Ses deux faire-valoir : la rapidité des réalisations d’infrastructures et une véritable relation bilatérale.
La Chine n’est pas encore encline à faire du soft-power ou à avoir une influence sur les hommes siégeant à la présidence, ce qui est un atout dans sa relation entretenue avec l’Afrique, plus globalement. Il y a plusieurs mois, des soupçons se cristallisaient autour d’un autre acteur aux envies expansionnistes, la Russie, qui aurait financé la campagne de plusieurs candidats aux dernières élections présidentielles dont le Pasteur Mailhol qui a fini à une honorable quatrième place derrière les trois favoris pressentis. Le Belt and Road (la ceinture et la route, plus connu sous l’appellation de la nouvelle route de la soie) impulsé en 2013 par Xi Jinping, le président chinois en exercice, a suscité des frémissements sur le continent africain, y voyant de nouveaux investissements juteux[1] pour contribuer aux différents plans d’émergence défendus par pléthores de présidents africains[2] : Ali Bongo, Macky Sall, Denis Sassou-Nguesso, Alassane Ouattara et Andry Rajoelina.

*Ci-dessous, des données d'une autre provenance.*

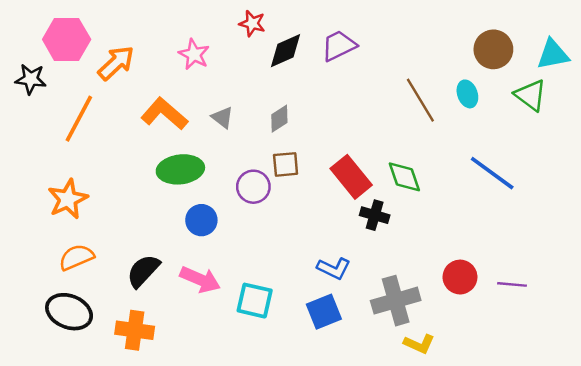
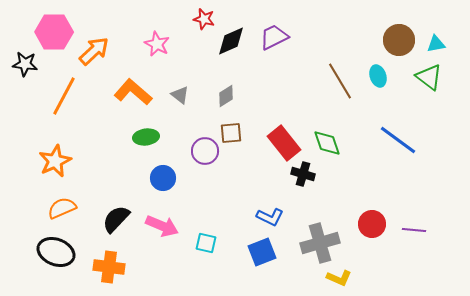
cyan triangle: (553, 54) -> (436, 44), moved, size x0.7
green ellipse: (180, 169) -> (146, 137), size x0.7
cyan square: (255, 301) -> (206, 243), size x0.7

En quoi le Madagascar d’Andry Rajoelina peut y voir un pont vertueux pour son PEM*
Andry Rajoelina aime rappeler ce qui a fait sa réputation et son surnom TGV (en faisant allusion au Train à Grande Vitesse, en France), sa rapidité à agir « fini le pays du moramora, place au TGV » comme il l’a clamé, lors de sa conférence en faveur de la diaspora à l’Unesco, le 2 juin 2019. Une concordance avec la façon de faire chinoise. En effet, la Chine a changé la donne en Afrique en réalisant des projets avec célérité et en débloquant les fonds tout aussi rapidement « les projets peuvent être signés en un an, alors qu’ils pourraient mettre 10 ans à voir le jour avec des bailleurs internationaux comme la Banque mondiale » affirmait l’économiste Jean-Joseph Boillot. Aussi, la Chine accorde une importance primordiale à la construction de routes, un secteur défaillant à Madagascar, estimé à 30000 km dont 48 % du réseau en très mauvais état selon le ministère des travaux publics en 2016. La Chine y voit deux intérêts fondamentaux dans les projets routiers, aéroportuaires ou ferroviaires. Premièrement, elle emporte des marchés juteux en contractant avec des États, la meilleure garantie financière. Puis, secondement, ces nouvelles infrastructures seront la clé pour de meilleurs échanges commerciaux entre le continent africain et la Chine qui entrevoit une route de la soie passant par l’Afrique avant d’atterrir en Europe. Une triangulaire économique comme clé de voute du nouveau modèle vertueux pour la Chine. En 2018, sur les 54 pays composant le continent, seuls quinze États n’intégraient pas encore les pays membres des nouvelles routes de la soie.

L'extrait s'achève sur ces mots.